## GIVEN INFORMATION
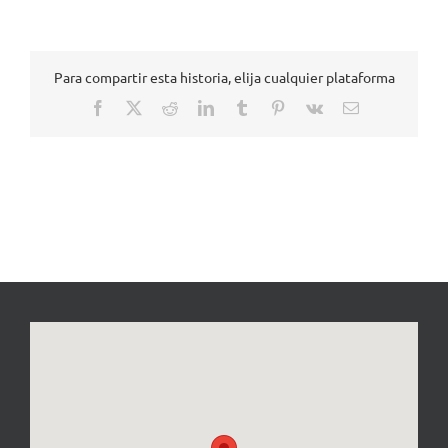
Para compartir esta historia, elija cualquier plataforma
Facebook
X
Reddit
LinkedIn
Tumblr
Pinterest
Vk
Correo
electrónico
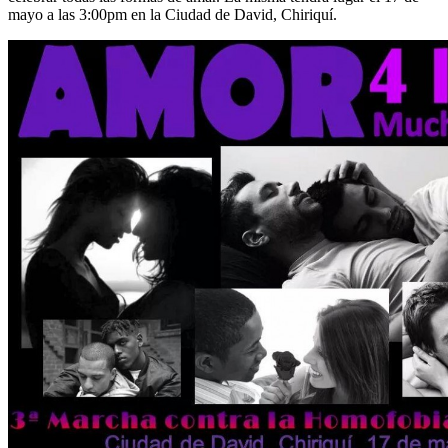
mayo a las 3:00pm en la Ciudad de David, Chiriquí.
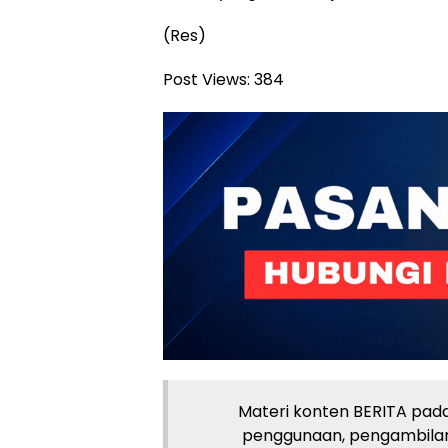
(Res)
Post Views:
384
Materi konten BERITA pada 
penggunaan, pengambilan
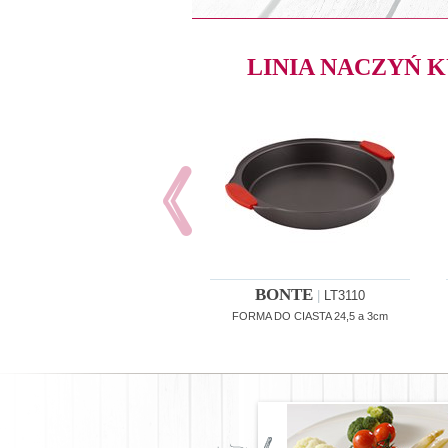
LINIA NACZYŃ
BONTE
|
LT3110
FORMA DO CIASTA 24,5 a 3cm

## WORK INSTRUCTION
Transcribe the listing verbatim, pictures excluded.

## OUTPUT FOR THIS EXERCISE
Para compartir esta historia, elija cualquier plataforma
Facebook
X
Reddit
LinkedIn
Tumblr
Pinterest
Vk
Correo
electrónico
mayo a las 3:00pm en la Ciudad de David, Chiriquí.
(Res)
Post Views:
384
Materi konten BERITA pada 
penggunaan, pengambilan
LINIA NACZYŃ
BONTE
|
LT3110
FORMA DO CIASTA 24,5 a 3cm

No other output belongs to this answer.